Strażak-ochotnik z Lubrańca nie żyje. Tomasz Andrzejewski zmarł w Danii. Rodzina chce przetransportować jego zwłoki do Polski, ale na przeszkodzie stoją pieniądze. Zorganizowano zbiórkę.
Tomasz Andrzejewski był mężem, ojcem dwóch synów i czynnym strażakiem w Ochotniczej Straży Pożarnej w Lubrańcu. W ostatnim czasie wyjechał w celach zarobkowych do Danii i tam niespodziewanie zmarł.
Rodzina chce przetransportować ciało do Polski, ale koszty są ogromne. Ich najbliżsi założyli w sieci zbiórkę. Można tam wpłacać potrzebne pieniądze.
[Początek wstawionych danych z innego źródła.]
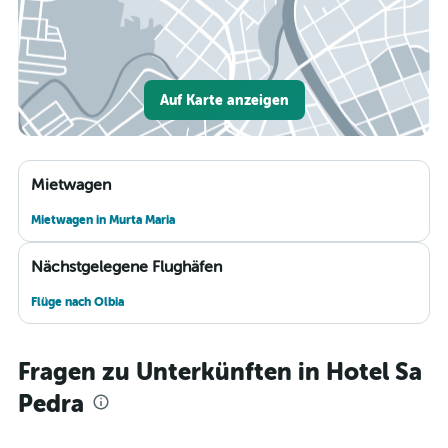
Auf Karte anzeigen
Mietwagen
Mietwagen in Murta Maria
Nächstgelegene Flughäfen
Flüge nach Olbia
Fragen zu Unterkünften in Hotel Sa
Pedra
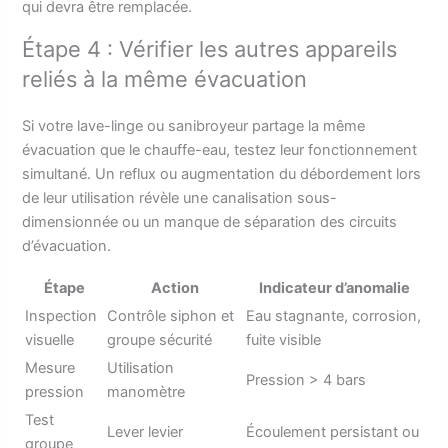
qui devra être remplacée.
Étape 4 : Vérifier les autres appareils
reliés à la même évacuation
Si votre lave-linge ou sanibroyeur partage la même
évacuation que le chauffe-eau, testez leur fonctionnement
simultané. Un reflux ou augmentation du débordement lors
de leur utilisation révèle une canalisation sous-
dimensionnée ou un manque de séparation des circuits
d’évacuation.
Étape
Action
Indicateur d’anomalie
Inspection
Contrôle siphon et
Eau stagnante, corrosion,
visuelle
groupe sécurité
fuite visible
Mesure
Utilisation
Pression > 4 bars
pression
manomètre
Test
Lever levier
Écoulement persistant ou
groupe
- Bardzo prosimy o wsparcie finansowe dla rodziny niespodziewanie zmarłego Tomasza Andrzejewskiego w celu zapewnienia środków finansowych dla pozostawionych dzieci oraz pomocy finansowej przy sprowadzeniu jego ciała do Polski. Powrót ciała zza granicy aktualnie wiąże się z ogromnymi kosztami, które przekraczają możliwości finansowe rodziny. Pamiętajmy także o jego dwóch małych synach, które zostaną tylko z mamą. Dlatego zwracamy się do wszystkich, którzy chcieliby ostatni raz wspomóc Tomka, który jako kochający mąż, ojciec, syn, brat oraz strażak zawsze był gotów nieść pomoc innym - informują organizatorzy zbiórki.
W pomoc zaangażowało się już mnóstwo osób, ale nadal nie udało się zdobyć potrzebnej kwoty. Zrzutkę wsparło już blisko 260 internautów, którzy wpłaciły łącznie ponad 15 tysięcy złotych. Organizatorzy chcą zebrać jednak o 10 tysięcy więcej.
Informacja o zbiórce pieniędzy na sprowadzenie zmarłego strażaka krąży w internecie. Udostępniło ją już blisko 500 osób.